Editor’s Note: The Albumism staff has selected what we believe to be the 100 Most Dynamic Debut Albums Ever Made, representing a varied cross-section of genres, styles and time periods. Click “Next Album” below to explore each album or view the full album index here.
As album titles go, few have been as apt as Bill Withers’ debut album Just As I Am. From the get-go, Withers showed an unwillingness to do anything other than follow his heart. There is no artifice here. No following trends. No bullshit.
Having left the navy in 1965, he grifted around L.A. until the release of his debut, but he refused to leave his day job believing the music world to be a fickle, shallow mess. Indeed the album seemed destined to be overlooked until a DJ played the B-side of “Harlem” and it took flight.
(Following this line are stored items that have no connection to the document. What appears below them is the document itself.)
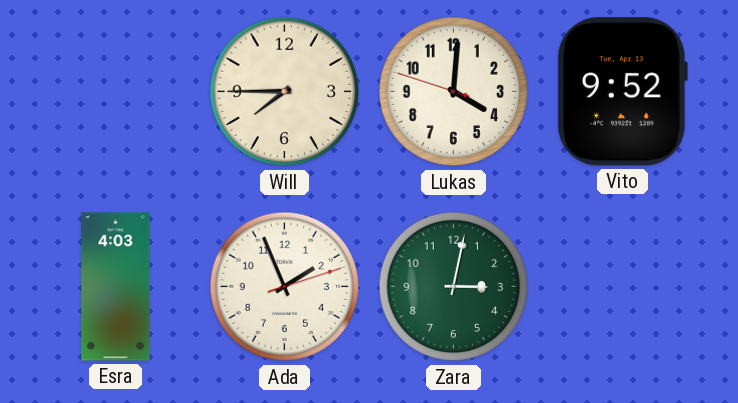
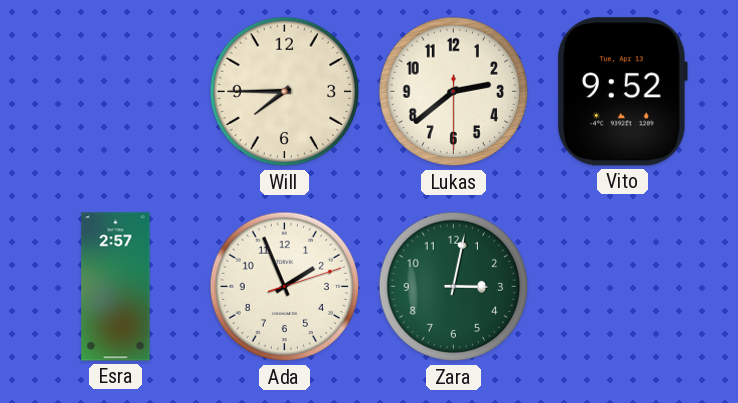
Lukas: 4:00 -> 2:38
Esra: 4:03 -> 2:57
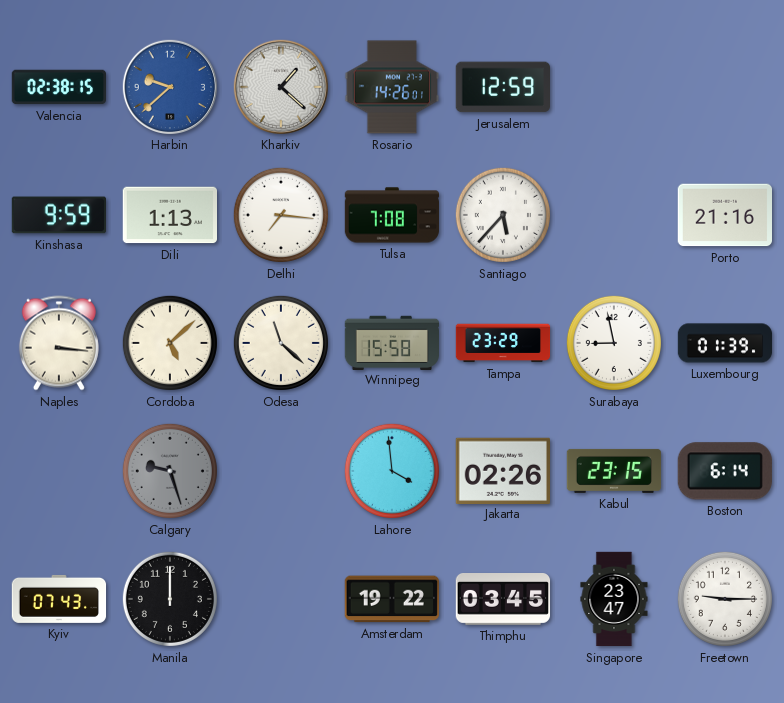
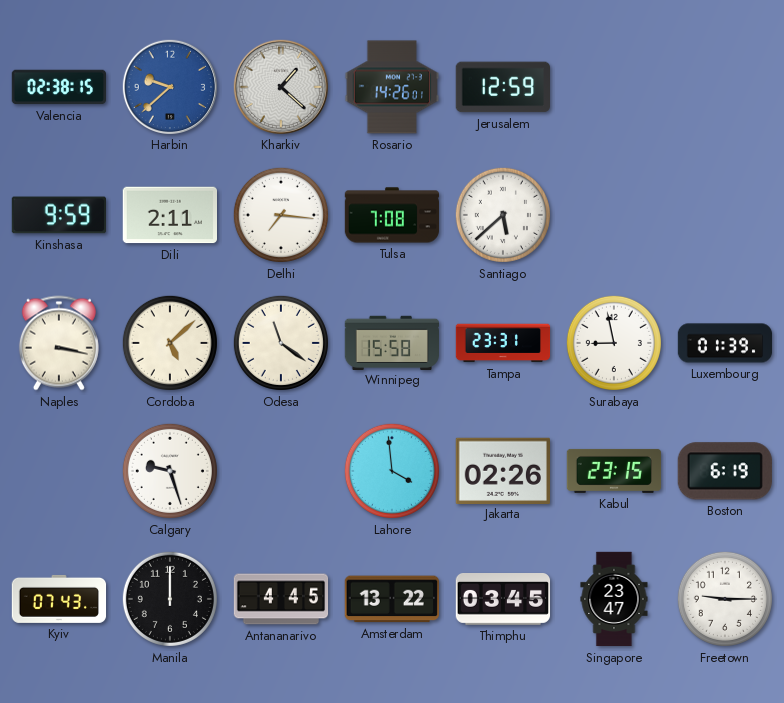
Dili: 1:13 -> 2:11
Santiago: 5:37 -> 5:38
Porto: 21:16 -> none
Naples: 3:16 -> 3:17
Odesa: 11:22 -> 11:21
Tampa: 23:29 -> 23:31
Calgary dial: grey -> white
Boston: 6:14 -> 6:19
Antananarivo: none -> 4:45
Amsterdam: 19:22 -> 13:22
Although that song (“Ain’t No Sunshine”) became synonymous with Withers, there are other equally outstanding cuts that underline the quality of this debut album. The aforementioned “Harlem” is a glorious, foot-stomping tale of that most famous of neighborhoods, while his cover of The Beatles’ “Let It Be” sanctifies and elevates it accordingly.
Nestled there innocently in the middle of the album though is the piece de resistance “Hope She’ll Be Happier”—as great a song about the breakup of a relationship as you will ever hear. The hypnotic guitar, the shimmering melancholy organ of Booker T. Jones and Withers’ embittered and bewildered vocals combine to reach a peak others could only dream of.